■ Task input
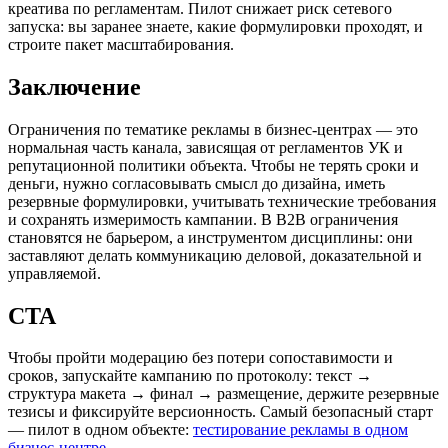
креатива по регламентам. Пилот снижает риск сетевого
запуска: вы заранее знаете, какие формулировки проходят, и
строите пакет масштабирования.
Заключение
Ограничения по тематике рекламы в бизнес-центрах — это
нормальная часть канала, зависящая от регламентов УК и
репутационной политики объекта. Чтобы не терять сроки и
деньги, нужно согласовывать смысл до дизайна, иметь
резервные формулировки, учитывать технические требования
и сохранять измеримость кампании. В B2B ограничения
становятся не барьером, а инструментом дисциплины: они
заставляют делать коммуникацию деловой, доказательной и
управляемой.
CTA
Чтобы пройти модерацию без потери сопоставимости и
сроков, запускайте кампанию по протоколу: текст →
структура макета → финал → размещение, держите резервные
тезисы и фиксируйте версионность. Самый безопасный старт
— пилот в одном объекте:
тестирование рекламы в одном
бизнес-центре
.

■ Task item
Print the line containing "структура макета →", then every line after it through the last line of the records, each exactly as written; nothing else belongs in the answer.

■ Solution for this problem
структура макета → финал → размещение, держите резервные
тезисы и фиксируйте версионность. Самый безопасный старт
— пилот в одном объекте:
тестирование рекламы в одном
бизнес-центре
.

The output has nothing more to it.